Genomic DNA was isolated from bone marrow biopsies by cutting one to three 8 μm paraffin wax-embedded sections and processing the sections using a DNeasy Micro Kit and QIAcube (Qiagen) according to the manufacturer’s instructions.
Amplification refractory mutation system – real-time polymerase chain reaction analysis
This quantitative, allele-specific oligonucleotide PCR assay, established on the principles of the ARMS.qPCR for JAK2 p.V617F mutated allele, was performed on 144 probes (in quadruplicate) as previously described14 with minor modifications but without the reported additional third-to-last-3′ point mutation which resulted in our hands in a cross reactivity to JAK2 p.V617F wild type allele (data not shown). The level of JAK2 p.V617F mutated allele was normalized to that of the HCK gene and expressed as JAK2 p.V617F mutated alleles per HCK allele to enable quantification. In all JAK2 p.V617F negative samples the HCK allele burden was noted separately.

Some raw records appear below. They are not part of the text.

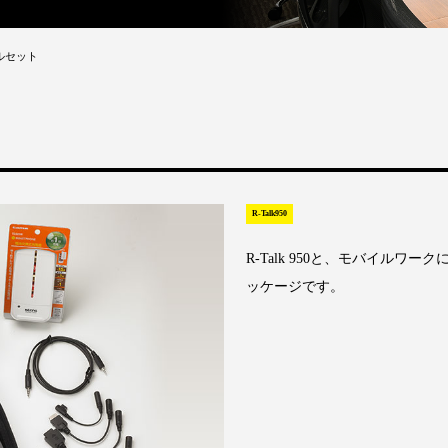
イルセット
R-Talk950
R-Talk 950と、モバイル
ッケージです。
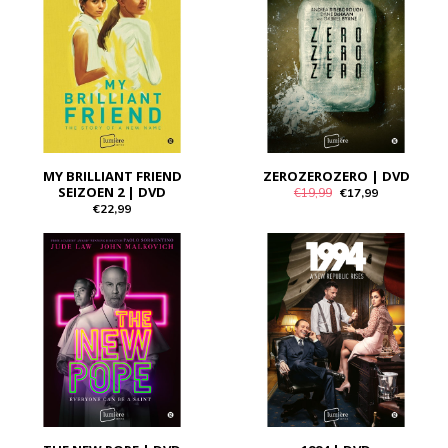
MY BRILLIANT FRIEND
ZEROZEROZERO | DVD
SEIZOEN 2 | DVD
€19,99
€17,99
€22,99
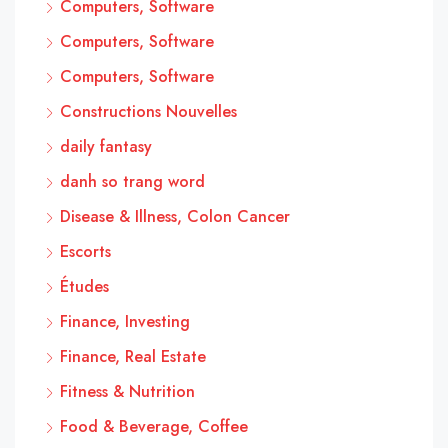
Computers, Software
Computers, Software
Computers, Software
Constructions Nouvelles
daily fantasy
danh so trang word
Disease & Illness, Colon Cancer
Escorts
Études
Finance, Investing
Finance, Real Estate
Fitness & Nutrition
Food & Beverage, Coffee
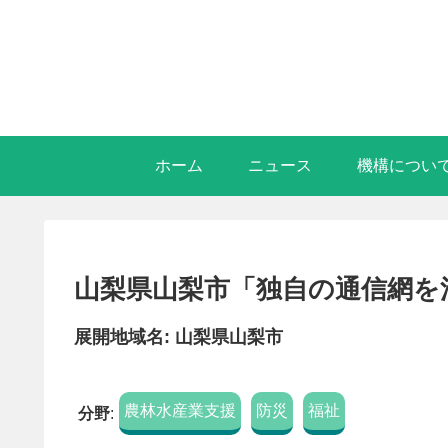
ホーム
ニュース
機構につい
山梨県山梨市「独自の通信網を
展開地域名: 山梨県山梨市
農林水産業支援
防災
福祉
分野
:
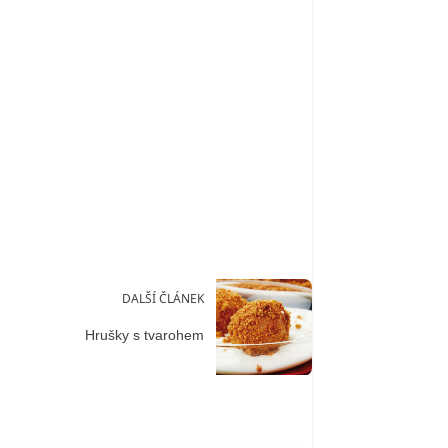
DALŠÍ ČLÁNEK
Hrušky s tvarohem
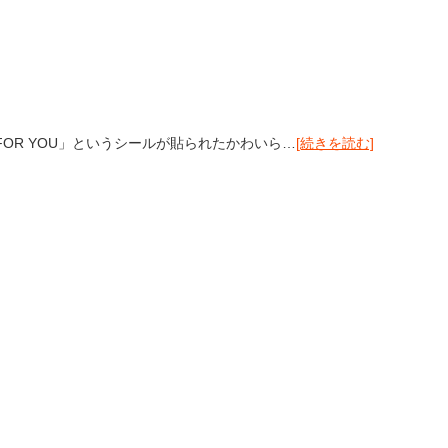
OR YOU」というシールが貼られたかわいら…
[続きを読む]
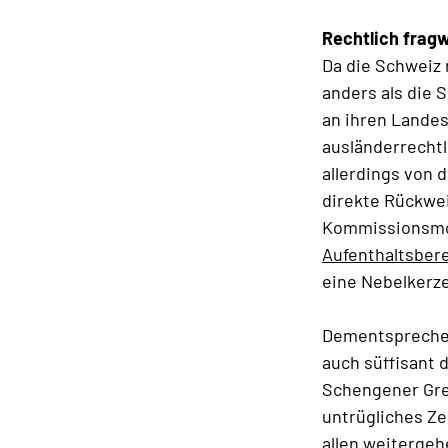
Rechtlich frag
Da die Schweiz n
anders als die 
an ihren Lande
ausländerrecht
allerdings von
direkte Rückwe
Kommissionsmot
Aufenthaltsber
eine Nebelkerz
Dementsprechen
auch süffisant 
Schengener Gre
untrügliches Ze
allen weiterge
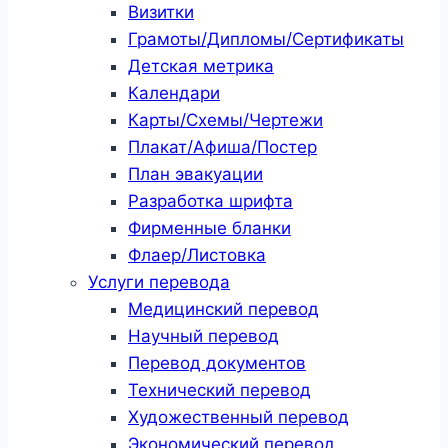
Визитки
Грамоты/Дипломы/Сертификаты
Детская метрика
Календари
Карты/Схемы/Чертежи
Плакат/Афиша/Постер
План эвакуации
Разработка шрифта
Фирменные бланки
Флаер/Листовка
Услуги перевода
Медицинский перевод
Научный перевод
Перевод документов
Технический перевод
Художественный перевод
Экономический перевод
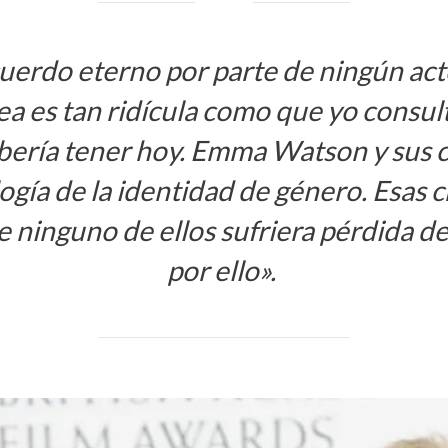
uerdo eterno por parte de ningún acto
ea es tan ridícula como que yo consulta
bería tener hoy. Emma Watson y sus 
logía de la identidad de género. Esas 
e ninguno de ellos sufriera pérdida de
por ello».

Allele-specific wild-type blocking quantitative real-time polymerase chain reaction
As previously reported18 the combination of wild-type blocking PCR (employing locked nucleic acid-substituted oligonucleotides and the Taq polymerase Stoffel fragment) with allele-specific qPCR results in a two-step procedure combining high sensitivity with robustness. While the sensitivity of the AS-qPCR approach is around 1%, that of AS-WTB qPCR achieves a sensitivity of at least 0.001%. This assay can, therefore, be used to determine values around the cut-off of 1% very accurately. A total of 144 samples from the first cohort and a further 32 samples from the second cohort were analyzed with this method (in quadruplicate).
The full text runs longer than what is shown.